Anualmente, Davos, na Suíça, recebe o Fórum Econômico Mundial (WEF, na sigla em inglês). Durante cinco dias, líderes mundiais e executivos empresariais discutem questões relacionadas a economia, conflitos globais e evolução da tecnologia. Na edição de 2024, um tema em particular domina as conversas: a crise climática, sobretudo depois que 2023 foi registrado como o ano mais quente da história, reforçando a necessidade de adotar medidas mais eficientes para atingir as metas do Acordo de Paris.
Para se ter uma ideia da gravidade, o Relatório de Riscos Globais 2024 lançado pelo fórum destacou que 5 dos 10 principais riscos nos próximos 10 anos são referentes às questões ambientais: eventos climáticos extremos, mudança crítica nos sistemas terrestres, perda de biodiversidade e colapso do ecossistema, escassez de recursos naturais e poluição.
Uma estratégia de longo prazo para o clima, a natureza e a energia é um dos programas centrais debatidos no WEF. Os líderes discutem como desenvolver uma abordagem sistêmica a longo prazo para alcançar os objetivos de um mundo neutro em carbono e positivo para a natureza até 2050, proporcionando acesso seguro e inclusivo à energia, aos alimentos e à água.
O encontro também promoveu o lançamento de importantes relatórios sobre o clima e temas-chaves que impactam a vida humana no Planeta.
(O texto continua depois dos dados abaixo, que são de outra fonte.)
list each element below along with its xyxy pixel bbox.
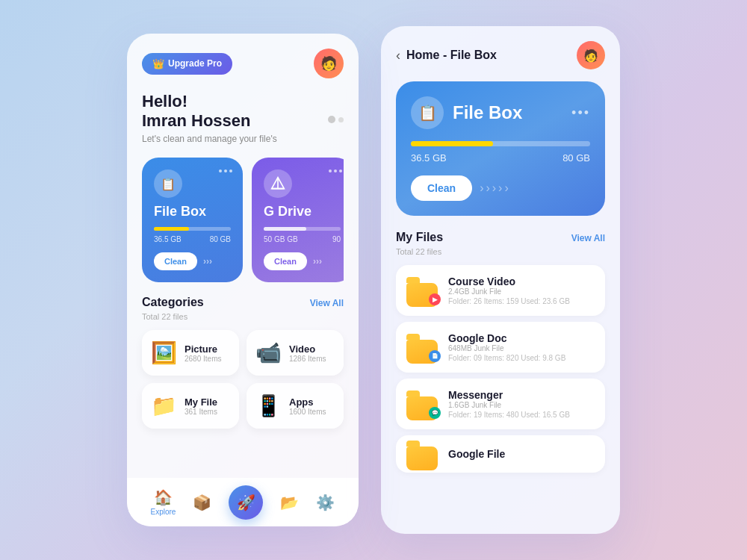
- user-name: Imran Hossen: [142, 111, 344, 131]
- google-file-name: Google File: [448, 448, 505, 460]
- filebox-clean-button[interactable]: Clean: [154, 252, 197, 270]
- dot1: [328, 116, 335, 123]
- upgrade-button[interactable]: 👑 Upgrade Pro: [142, 53, 232, 75]
- back-title-group: ‹ Home - File Box: [396, 48, 497, 63]
- filebox-used: 36.5 GB: [154, 235, 182, 243]
- gdrive-clean-button[interactable]: Clean: [264, 252, 307, 270]
- big-progress-bg: [411, 141, 590, 146]
- gdrive-total: 90: [332, 235, 341, 243]
- file-item-google-doc[interactable]: 📄 Google Doc 648MB Junk File Folder: 09 …: [396, 322, 605, 373]
- picture-info: Picture 2680 Items: [185, 343, 221, 363]
- big-filebox-card: 📋 File Box ••• 36.5 GB 80 GB Clean › › ›…: [396, 81, 605, 216]
- course-video-junk: 2.4GB Junk File: [448, 287, 570, 296]
- avatar: 🧑: [314, 49, 344, 78]
- file-item-course-video[interactable]: ▶ Course Video 2.4GB Junk File Folder: 2…: [396, 265, 605, 316]
- nav-explore[interactable]: 🏠 Explore: [151, 488, 176, 516]
- messenger-junk: 1.6GB Junk File: [448, 401, 570, 409]
- messenger-name: Messenger: [448, 389, 570, 401]
- video-name: Video: [289, 343, 326, 355]
- gdrive-bottom: Clean ›››: [264, 252, 341, 270]
- big-filebox-title: File Box: [453, 102, 571, 123]
- left-top-bar: 👑 Upgrade Pro 🧑: [142, 49, 344, 78]
- nav-settings[interactable]: ⚙️: [316, 494, 335, 511]
- my-files-subtitle: Total 22 files: [396, 247, 605, 256]
- file-item-messenger[interactable]: 💬 Messenger 1.6GB Junk File Folder: 19 I…: [396, 379, 605, 429]
- category-apps[interactable]: 📱 Apps 1600 Items: [247, 383, 344, 429]
- nav-explore-label: Explore: [151, 508, 176, 516]
- filebox-arrows: ›››: [203, 256, 212, 267]
- filebox-more[interactable]: [219, 169, 232, 172]
- nav-box[interactable]: 📦: [193, 494, 211, 511]
- myfile-info: My File 361 Items: [185, 396, 217, 416]
- filebox-total: 80 GB: [210, 235, 231, 243]
- category-picture[interactable]: 🖼️ Picture 2680 Items: [142, 330, 239, 376]
- categories-header: Categories View All: [142, 296, 344, 309]
- big-dots-icon: •••: [571, 105, 590, 121]
- myfile-icon: 📁: [151, 393, 177, 418]
- filebox-bottom: Clean ›››: [154, 252, 231, 270]
- categories-grid: 🖼️ Picture 2680 Items 📹 Video 1286 Items…: [142, 330, 344, 429]
- my-files-header: My Files View All: [396, 231, 605, 244]
- filebox-nums: 36.5 GB 80 GB: [154, 235, 231, 243]
- big-total: 80 GB: [562, 152, 590, 164]
- picture-icon: 🖼️: [151, 340, 177, 365]
- messenger-badge: 💬: [429, 407, 441, 419]
- greeting-section: Hello! Imran Hossen Let's clean and mana…: [142, 92, 344, 144]
- google-file-folder: [406, 438, 439, 470]
- big-arrows: › › › › ›: [480, 181, 509, 195]
- google-file-info: Google File: [448, 448, 505, 460]
- google-doc-name: Google Doc: [448, 332, 565, 344]
- home-icon: 🏠: [154, 488, 173, 506]
- google-doc-detail: Folder: 09 Items: 820 Used: 9.8 GB: [448, 354, 565, 362]
- gdrive-progress-fill: [264, 227, 306, 231]
- gdrive-more[interactable]: [329, 169, 342, 172]
- category-myfile[interactable]: 📁 My File 361 Items: [142, 383, 239, 429]
- course-video-folder: ▶: [406, 274, 439, 307]
- gdrive-progress-bg: [264, 227, 341, 231]
- myfile-count: 361 Items: [185, 408, 217, 416]
- apps-count: 1600 Items: [289, 408, 326, 416]
- course-video-badge: ▶: [429, 293, 441, 305]
- file-item-google-file[interactable]: Google File: [396, 435, 605, 473]
- gdrive-used: 50 GB GB: [264, 235, 298, 243]
- categories-title: Categories: [142, 296, 204, 309]
- apps-info: Apps 1600 Items: [289, 396, 326, 416]
- crown-icon: 👑: [152, 58, 164, 69]
- filebox-title: File Box: [154, 204, 231, 220]
- apps-name: Apps: [289, 396, 326, 408]
- filebox-icon: 📋: [154, 169, 182, 198]
- big-storage-nums: 36.5 GB 80 GB: [411, 152, 590, 164]
- gdrive-title: G Drive: [264, 204, 341, 220]
- categories-view-all[interactable]: View All: [310, 298, 344, 308]
- messenger-detail: Folder: 19 Items: 480 Used: 16.5 GB: [448, 411, 570, 419]
- nav-fab-button[interactable]: 🚀: [229, 485, 263, 520]
- google-doc-info: Google Doc 648MB Junk File Folder: 09 It…: [448, 332, 565, 362]
- right-avatar: 🧑: [577, 41, 605, 69]
- file-list: ▶ Course Video 2.4GB Junk File Folder: 2…: [396, 265, 605, 473]
- nav-files[interactable]: 📂: [280, 494, 299, 511]
- category-video[interactable]: 📹 Video 1286 Items: [247, 330, 344, 376]
- more-options[interactable]: [328, 116, 344, 123]
- box-icon: 📦: [193, 494, 211, 511]
- categories-subtitle: Total 22 files: [142, 312, 344, 321]
- big-card-bottom: Clean › › › › ›: [411, 175, 590, 201]
- picture-count: 2680 Items: [185, 355, 221, 363]
- google-doc-badge: 📄: [429, 350, 441, 362]
- gdrive-arrows: ›››: [313, 256, 322, 267]
- big-used: 36.5 GB: [411, 152, 447, 164]
- big-clean-button[interactable]: Clean: [411, 175, 472, 201]
- video-info: Video 1286 Items: [289, 343, 326, 363]
- my-files-title: My Files: [396, 231, 443, 244]
- messenger-folder: 💬: [406, 388, 439, 420]
- google-doc-junk: 648MB Junk File: [448, 344, 565, 352]
- right-top-bar: ‹ Home - File Box 🧑: [396, 41, 605, 69]
- messenger-info: Messenger 1.6GB Junk File Folder: 19 Ite…: [448, 389, 570, 419]
- back-arrow-icon[interactable]: ‹: [396, 48, 400, 63]
- big-progress-fill: [411, 141, 493, 146]
- right-panel: ‹ Home - File Box 🧑 📋 File Box ••• 36.5 …: [381, 26, 620, 534]
- picture-name: Picture: [185, 343, 221, 355]
- google-doc-folder: 📄: [406, 331, 439, 364]
- big-card-more[interactable]: •••: [571, 105, 590, 121]
- hello-text: Hello!: [142, 92, 344, 111]
- my-files-view-all[interactable]: View All: [571, 233, 605, 243]
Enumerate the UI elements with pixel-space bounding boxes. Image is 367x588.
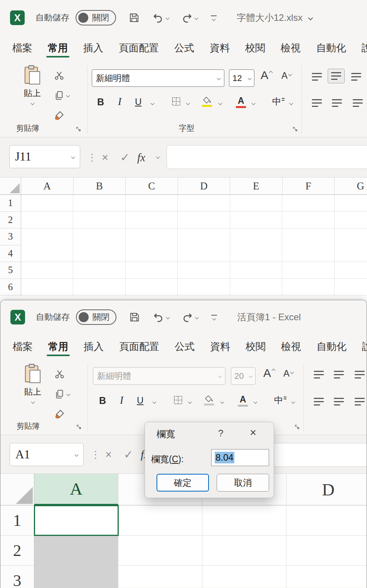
clipboard-dialog-launcher[interactable] — [76, 126, 82, 132]
redo-dropdown-icon[interactable] — [195, 315, 199, 319]
tab-data[interactable]: 資料 — [202, 334, 238, 359]
borders-button[interactable] — [173, 395, 183, 405]
tab-automate[interactable]: 自動化 — [309, 334, 354, 359]
column-header-e[interactable]: E — [230, 177, 283, 194]
tab-view[interactable]: 檢視 — [273, 334, 309, 359]
align-middle-button[interactable] — [328, 69, 345, 83]
redo-button[interactable] — [181, 12, 198, 24]
cell-area[interactable] — [21, 195, 367, 296]
tab-formulas[interactable]: 公式 — [167, 35, 202, 60]
select-all-button[interactable] — [0, 177, 21, 194]
format-painter-button[interactable] — [54, 409, 65, 419]
row-header-3[interactable]: 3 — [0, 566, 34, 588]
autosave-toggle[interactable]: 關閉 — [76, 309, 116, 325]
tab-page-layout[interactable]: 頁面配置 — [111, 334, 167, 359]
undo-dropdown-icon[interactable] — [166, 315, 170, 319]
align-left-button[interactable] — [311, 98, 323, 108]
align-center-button[interactable] — [333, 397, 345, 407]
redo-button[interactable] — [182, 311, 198, 323]
column-header-c[interactable]: C — [126, 177, 178, 194]
active-cell-a1[interactable] — [34, 505, 119, 536]
column-header-b[interactable]: B — [74, 177, 126, 194]
help-button[interactable]: ? — [218, 428, 223, 439]
customize-toolbar-button[interactable] — [211, 15, 217, 20]
confirm-entry-button[interactable]: ✓ — [124, 448, 133, 461]
fill-color-button[interactable] — [204, 395, 214, 406]
fill-color-dropdown-icon[interactable] — [219, 101, 222, 105]
row-header-1[interactable]: 1 — [0, 505, 34, 536]
row-header-2[interactable]: 2 — [0, 212, 21, 229]
tab-home[interactable]: 常用 — [40, 35, 76, 60]
font-color-dropdown-icon[interactable] — [254, 400, 258, 404]
align-bottom-button[interactable] — [354, 370, 366, 380]
drag-handle-icon[interactable]: ⋮ — [91, 448, 101, 460]
font-dialog-launcher[interactable] — [294, 424, 300, 430]
align-top-button[interactable] — [313, 370, 325, 380]
increase-font-size-button[interactable]: A — [261, 69, 272, 81]
row-header-3[interactable]: 3 — [0, 228, 21, 245]
row-header-5[interactable]: 5 — [0, 262, 21, 279]
tab-file[interactable]: 檔案 — [5, 35, 40, 60]
decrease-font-size-button[interactable]: A — [283, 369, 293, 378]
insert-function-button[interactable]: fx — [137, 151, 145, 164]
phonetic-dropdown-icon[interactable] — [290, 101, 293, 105]
close-icon[interactable]: × — [250, 426, 256, 439]
cut-button[interactable] — [54, 369, 65, 379]
clipboard-dialog-launcher[interactable] — [76, 424, 82, 430]
tab-review[interactable]: 校閱 — [237, 35, 273, 60]
column-header-g[interactable]: G — [335, 177, 367, 194]
bold-button[interactable]: B — [97, 97, 104, 107]
row-header-6[interactable]: 6 — [0, 279, 21, 296]
underline-button[interactable]: U — [135, 97, 141, 106]
tab-home[interactable]: 常用 — [40, 334, 76, 359]
font-color-button[interactable]: A — [236, 96, 246, 108]
row-header-4[interactable]: 4 — [0, 245, 21, 262]
cancel-entry-button[interactable]: × — [105, 448, 112, 461]
italic-button[interactable]: I — [118, 96, 121, 107]
undo-dropdown-icon[interactable] — [166, 16, 170, 20]
font-color-dropdown-icon[interactable] — [252, 101, 256, 105]
font-size-combobox[interactable]: 20 — [231, 367, 256, 385]
undo-button[interactable] — [153, 311, 169, 323]
tab-help[interactable]: 說 — [354, 334, 367, 359]
paste-button[interactable]: 貼上 — [17, 65, 48, 105]
column-header-a[interactable]: A — [21, 177, 74, 194]
tab-data[interactable]: 資料 — [202, 35, 237, 60]
format-painter-button[interactable] — [54, 110, 64, 121]
column-header-a-selected[interactable]: A — [34, 474, 118, 505]
cut-button[interactable] — [54, 70, 64, 81]
tab-automate[interactable]: 自動化 — [308, 35, 354, 60]
borders-dropdown-icon[interactable] — [186, 101, 190, 105]
column-header-d[interactable]: D — [286, 474, 367, 505]
font-size-combobox[interactable]: 12 — [229, 69, 254, 87]
name-box[interactable]: A1 — [10, 443, 84, 466]
column-header-f[interactable]: F — [283, 177, 335, 194]
ok-button[interactable]: 確定 — [157, 474, 209, 492]
cancel-button[interactable]: 取消 — [217, 474, 269, 492]
customize-toolbar-button[interactable] — [211, 315, 217, 320]
document-title[interactable]: 活頁簿1 - Excel — [237, 311, 301, 323]
tab-file[interactable]: 檔案 — [5, 334, 40, 359]
underline-dropdown-icon[interactable] — [153, 400, 157, 404]
autosave-toggle[interactable]: 關閉 — [76, 10, 116, 25]
tab-insert[interactable]: 插入 — [76, 334, 111, 359]
row-header-2[interactable]: 2 — [0, 536, 34, 566]
cancel-entry-button[interactable]: × — [102, 151, 108, 164]
document-title[interactable]: 字體大小12.xlsx — [237, 12, 312, 24]
save-button[interactable] — [128, 12, 140, 24]
increase-font-size-button[interactable]: A — [263, 367, 275, 379]
align-top-button[interactable] — [311, 72, 323, 82]
decrease-font-size-button[interactable]: A — [281, 71, 291, 80]
confirm-entry-button[interactable]: ✓ — [120, 151, 130, 164]
column-header-d[interactable]: D — [178, 177, 231, 194]
phonetic-dropdown-icon[interactable] — [291, 400, 295, 404]
tab-page-layout[interactable]: 頁面配置 — [111, 35, 167, 60]
name-box[interactable]: J11 — [9, 145, 80, 168]
chevron-down-icon[interactable] — [156, 155, 160, 159]
borders-dropdown-icon[interactable] — [188, 400, 192, 404]
select-all-button[interactable] — [0, 474, 34, 505]
align-bottom-button[interactable] — [350, 72, 362, 82]
phonetic-guide-button[interactable]: 中 — [272, 97, 285, 106]
paste-button[interactable]: 貼上 — [17, 363, 48, 403]
tab-formulas[interactable]: 公式 — [167, 334, 202, 359]
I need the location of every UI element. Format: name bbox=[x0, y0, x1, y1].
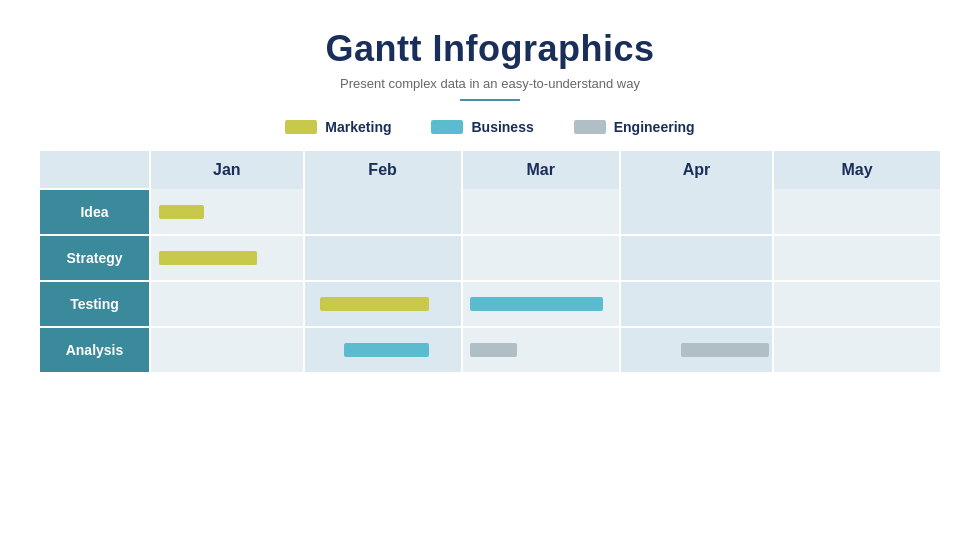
month-header-may: May bbox=[773, 151, 940, 189]
grid-cell bbox=[150, 235, 304, 281]
month-header-mar: Mar bbox=[462, 151, 620, 189]
legend-label-engineering: Engineering bbox=[614, 119, 695, 135]
page: Gantt Infographics Present complex data … bbox=[0, 0, 980, 551]
grid-cell bbox=[620, 235, 773, 281]
month-header-jan: Jan bbox=[150, 151, 304, 189]
table-row: Testing bbox=[40, 281, 940, 327]
legend-item-marketing: Marketing bbox=[285, 119, 391, 135]
gantt-bar-marketing bbox=[320, 297, 429, 311]
legend-swatch-engineering bbox=[574, 120, 606, 134]
grid-cell bbox=[773, 189, 940, 235]
row-label-idea: Idea bbox=[40, 189, 150, 235]
grid-cell bbox=[304, 281, 462, 327]
month-header-apr: Apr bbox=[620, 151, 773, 189]
row-label-testing: Testing bbox=[40, 281, 150, 327]
grid-cell bbox=[620, 327, 773, 373]
grid-cell bbox=[304, 235, 462, 281]
legend-item-business: Business bbox=[431, 119, 533, 135]
grid-cell bbox=[304, 327, 462, 373]
grid-cell bbox=[620, 189, 773, 235]
gantt-bar-marketing bbox=[159, 205, 204, 219]
grid-cell bbox=[462, 327, 620, 373]
gantt-container: JanFebMarAprMay IdeaStrategyTestingAnaly… bbox=[40, 151, 940, 531]
grid-cell bbox=[462, 281, 620, 327]
grid-cell bbox=[462, 189, 620, 235]
grid-cell bbox=[773, 235, 940, 281]
row-label-strategy: Strategy bbox=[40, 235, 150, 281]
legend: MarketingBusinessEngineering bbox=[285, 119, 694, 135]
gantt-bar-business bbox=[344, 343, 430, 357]
grid-cell bbox=[773, 281, 940, 327]
page-subtitle: Present complex data in an easy-to-under… bbox=[340, 76, 640, 91]
gantt-bar-marketing bbox=[159, 251, 258, 265]
table-row: Analysis bbox=[40, 327, 940, 373]
gantt-bar-engineering bbox=[470, 343, 517, 357]
page-title: Gantt Infographics bbox=[325, 28, 654, 70]
title-underline bbox=[460, 99, 520, 101]
grid-cell bbox=[773, 327, 940, 373]
legend-swatch-business bbox=[431, 120, 463, 134]
legend-label-business: Business bbox=[471, 119, 533, 135]
gantt-bar-engineering bbox=[681, 343, 769, 357]
table-row: Idea bbox=[40, 189, 940, 235]
gantt-table: JanFebMarAprMay IdeaStrategyTestingAnaly… bbox=[40, 151, 940, 374]
legend-item-engineering: Engineering bbox=[574, 119, 695, 135]
header-row: JanFebMarAprMay bbox=[40, 151, 940, 189]
gantt-bar-business bbox=[470, 297, 603, 311]
month-header-feb: Feb bbox=[304, 151, 462, 189]
grid-cell bbox=[620, 281, 773, 327]
grid-cell bbox=[150, 189, 304, 235]
legend-label-marketing: Marketing bbox=[325, 119, 391, 135]
grid-cell bbox=[462, 235, 620, 281]
table-row: Strategy bbox=[40, 235, 940, 281]
legend-swatch-marketing bbox=[285, 120, 317, 134]
grid-cell bbox=[304, 189, 462, 235]
row-label-analysis: Analysis bbox=[40, 327, 150, 373]
grid-cell bbox=[150, 327, 304, 373]
grid-cell bbox=[150, 281, 304, 327]
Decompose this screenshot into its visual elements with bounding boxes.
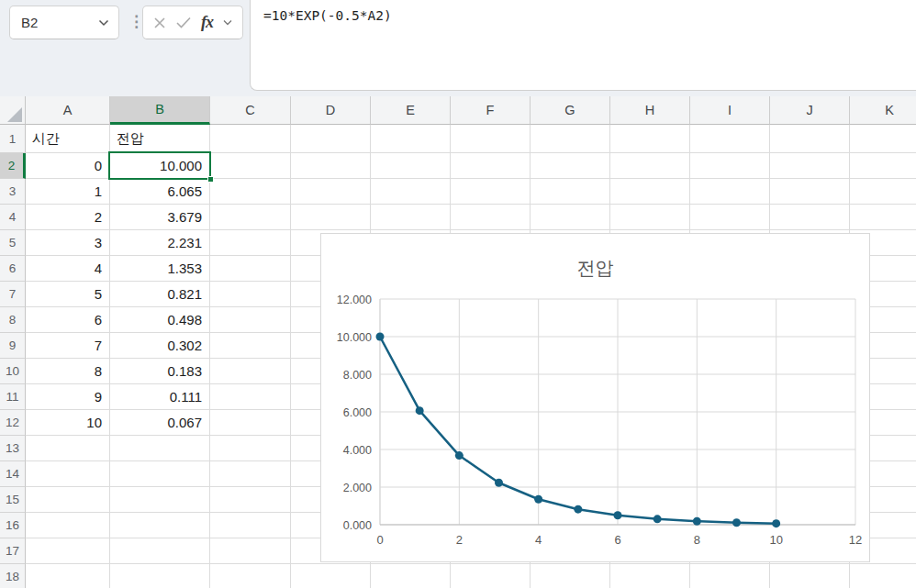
cell-B11[interactable]: 0.111 — [110, 384, 210, 410]
cell-K2[interactable] — [850, 153, 916, 179]
cell-I4[interactable] — [690, 205, 770, 230]
cell-C4[interactable] — [210, 205, 291, 230]
cell-D18[interactable] — [291, 564, 371, 588]
cell-C12[interactable] — [210, 410, 291, 436]
row-header-3[interactable]: 3 — [0, 179, 26, 205]
column-header-A[interactable]: A — [26, 96, 110, 125]
column-header-D[interactable]: D — [291, 96, 371, 125]
cell-A18[interactable] — [26, 564, 110, 588]
cell-J4[interactable] — [770, 205, 850, 230]
cell-H18[interactable] — [610, 564, 690, 588]
cell-I1[interactable] — [690, 125, 770, 153]
column-header-K[interactable]: K — [850, 96, 916, 125]
cell-J3[interactable] — [770, 179, 850, 205]
cell-C8[interactable] — [210, 307, 291, 333]
chart-title[interactable]: 전압 — [577, 258, 614, 278]
cell-E1[interactable] — [371, 125, 451, 153]
cell-C14[interactable] — [210, 461, 291, 487]
cell-A7[interactable]: 5 — [26, 282, 110, 307]
cell-E18[interactable] — [371, 564, 451, 588]
column-header-E[interactable]: E — [371, 96, 451, 125]
row-header-15[interactable]: 15 — [0, 487, 26, 513]
row-header-16[interactable]: 16 — [0, 513, 26, 538]
column-header-G[interactable]: G — [531, 96, 610, 125]
row-header-1[interactable]: 1 — [0, 125, 26, 153]
column-header-B[interactable]: B — [110, 96, 210, 125]
cell-A9[interactable]: 7 — [26, 333, 110, 359]
cell-K18[interactable] — [850, 564, 916, 588]
cell-A16[interactable] — [26, 513, 110, 538]
cell-B17[interactable] — [110, 538, 210, 564]
row-header-13[interactable]: 13 — [0, 436, 26, 461]
cell-C11[interactable] — [210, 384, 291, 410]
cell-B9[interactable]: 0.302 — [110, 333, 210, 359]
cell-A6[interactable]: 4 — [26, 256, 110, 282]
row-header-17[interactable]: 17 — [0, 538, 26, 564]
cell-B13[interactable] — [110, 436, 210, 461]
cell-C17[interactable] — [210, 538, 291, 564]
column-header-I[interactable]: I — [690, 96, 770, 125]
cell-E2[interactable] — [371, 153, 451, 179]
cell-G18[interactable] — [531, 564, 610, 588]
data-point-marker[interactable] — [614, 511, 622, 519]
cell-C1[interactable] — [210, 125, 291, 153]
cell-G1[interactable] — [531, 125, 610, 153]
cell-D2[interactable] — [291, 153, 371, 179]
cell-B14[interactable] — [110, 461, 210, 487]
data-point-marker[interactable] — [653, 515, 662, 523]
row-header-2[interactable]: 2 — [0, 153, 26, 179]
cell-A13[interactable] — [26, 436, 110, 461]
cell-F18[interactable] — [451, 564, 531, 588]
cell-B12[interactable]: 0.067 — [110, 410, 210, 436]
cell-B8[interactable]: 0.498 — [110, 307, 210, 333]
cell-C5[interactable] — [210, 230, 291, 256]
cell-A12[interactable]: 10 — [26, 410, 110, 436]
cell-E3[interactable] — [371, 179, 451, 205]
cell-C15[interactable] — [210, 487, 291, 513]
series-line[interactable] — [380, 337, 776, 524]
row-header-18[interactable]: 18 — [0, 564, 26, 588]
data-point-marker[interactable] — [416, 406, 424, 415]
cell-B4[interactable]: 3.679 — [110, 205, 210, 230]
row-header-5[interactable]: 5 — [0, 230, 26, 256]
cell-J1[interactable] — [770, 125, 850, 153]
data-point-marker[interactable] — [574, 505, 582, 514]
chart-object[interactable]: 0.0002.0004.0006.0008.00010.00012.000024… — [320, 233, 870, 562]
cell-A17[interactable] — [26, 538, 110, 564]
data-point-marker[interactable] — [534, 495, 542, 504]
row-header-14[interactable]: 14 — [0, 461, 26, 487]
cell-B15[interactable] — [110, 487, 210, 513]
cell-K3[interactable] — [850, 179, 916, 205]
cell-K1[interactable] — [850, 125, 916, 153]
fill-handle[interactable] — [207, 176, 214, 183]
cell-G4[interactable] — [531, 205, 610, 230]
column-header-H[interactable]: H — [610, 96, 690, 125]
data-point-marker[interactable] — [772, 519, 780, 527]
row-header-8[interactable]: 8 — [0, 307, 26, 333]
cell-I3[interactable] — [690, 179, 770, 205]
cell-A8[interactable]: 6 — [26, 307, 110, 333]
cell-A11[interactable]: 9 — [26, 384, 110, 410]
cell-A1[interactable]: 시간 — [26, 125, 110, 153]
cell-J18[interactable] — [770, 564, 850, 588]
cell-K4[interactable] — [850, 205, 916, 230]
cell-C2[interactable] — [210, 153, 291, 179]
cell-F2[interactable] — [451, 153, 531, 179]
cell-H4[interactable] — [610, 205, 690, 230]
cell-F4[interactable] — [451, 205, 531, 230]
cell-D1[interactable] — [291, 125, 371, 153]
row-header-9[interactable]: 9 — [0, 333, 26, 359]
cell-I2[interactable] — [690, 153, 770, 179]
cell-B1[interactable]: 전압 — [110, 125, 210, 153]
cell-C16[interactable] — [210, 513, 291, 538]
cell-B3[interactable]: 6.065 — [110, 179, 210, 205]
row-header-12[interactable]: 12 — [0, 410, 26, 436]
cell-D3[interactable] — [291, 179, 371, 205]
cell-C9[interactable] — [210, 333, 291, 359]
cell-J2[interactable] — [770, 153, 850, 179]
cell-H1[interactable] — [610, 125, 690, 153]
cell-B10[interactable]: 0.183 — [110, 359, 210, 384]
cell-B2[interactable]: 10.000 — [110, 153, 210, 179]
cell-B16[interactable] — [110, 513, 210, 538]
cell-D4[interactable] — [291, 205, 371, 230]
Confira a seguir alguns destaques:
Saúde sob os holofotes
Embora as discussões sobre o impacto das alterações climáticas foquem mais na natureza e na economia global, algumas das consequências mais prementes do aumento das temperaturas do planeta afetarão a saúde humana e o sistema de saúde global.
O documento Quantificando o Impacto das Mudanças Climáticas na Saúde Humana, lançado em parceria com a consultoria Oliver Wyman, analisa seis grandes categorias de eventos climáticos como motores de impactos negativos na saúde: inundações, secas, ondas de calor, tempestades tropicais, incêndios florestais e aumento do nível do mar.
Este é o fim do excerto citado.